# TASK
Of the material below, the lines to be retyped are those from the line containing "Global Headquarters, Tangem AG" through the line containing "How to start with a crypto", inclusive; reproduce them exactly.

# PROVIDED ENTRIES
>>
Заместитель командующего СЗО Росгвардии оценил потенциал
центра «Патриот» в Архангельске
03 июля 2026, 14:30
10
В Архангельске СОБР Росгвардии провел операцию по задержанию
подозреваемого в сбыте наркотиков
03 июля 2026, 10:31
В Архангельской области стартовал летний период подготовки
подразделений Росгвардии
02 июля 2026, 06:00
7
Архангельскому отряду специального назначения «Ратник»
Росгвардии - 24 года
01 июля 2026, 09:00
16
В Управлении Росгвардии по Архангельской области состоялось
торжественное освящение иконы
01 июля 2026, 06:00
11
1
<<
>>
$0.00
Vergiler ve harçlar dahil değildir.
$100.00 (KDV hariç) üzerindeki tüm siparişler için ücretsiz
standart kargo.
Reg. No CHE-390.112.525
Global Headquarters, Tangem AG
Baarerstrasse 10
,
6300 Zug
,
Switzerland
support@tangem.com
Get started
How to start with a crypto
<<
# TASK RESULT
Global Headquarters, Tangem AG
Baarerstrasse 10
,
6300 Zug
,
Switzerland
support@tangem.com
Get started
How to start with a crypto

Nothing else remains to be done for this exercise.